Broderick comments that it will likely take time for physicians to become more comfortable with the existing data and how they relate to routine practice, and—as he puts it—this continued angst over whether or not to treat certain patients proves that, “even among the interventional community, it’s not all smiles and rainbows”.
“However, I think the main message is that, for patients who appear to have a reasonable amount of brain injury, some of them can still have an [acceptable] outcome—they don’t all return to full functional ability but, if you look at a scale of how well they function, there is some improvement compared to those who did not get any kind of intervention,” he continues. “And the bottom line is that, as long as we’re doing good, randomised trials, and we’re being as inclusive as possible, we’ll gain more and more information about who best qualifies and who doesn’t qualify for thrombectomy.
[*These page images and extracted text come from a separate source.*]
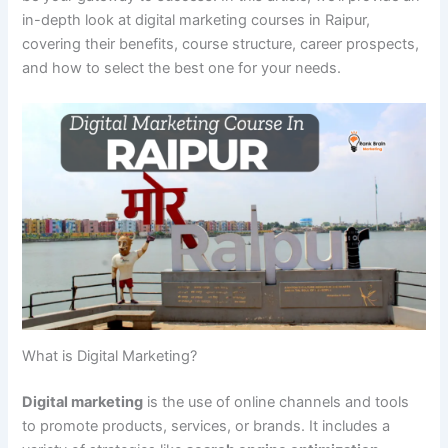
in-depth look at digital marketing courses in Raipur,
covering their benefits, course structure, career prospects,
and how to select the best one for your needs.
What is Digital Marketing?
Digital marketing
is the use of online channels and tools
to promote products, services, or brands. It includes a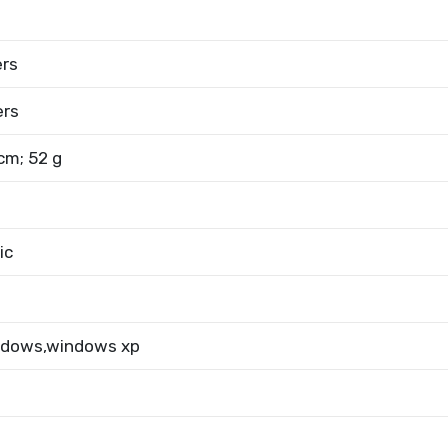
ers
ers
 cm; 52 g
ic
ndows,windows xp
It’s about getting the best data from the scientific trials and then applying them to the individual situation, and the individual patient.”
To conclude, Broderick draws attention to an upcoming statement being worked on by the American Heart Association (AHA) that will “provide a lot more clarity” when it comes to the large-core trials—adding that, “while we’ve made a lot of progress, that statement will really help to illustrate what we know and what we don’t know”.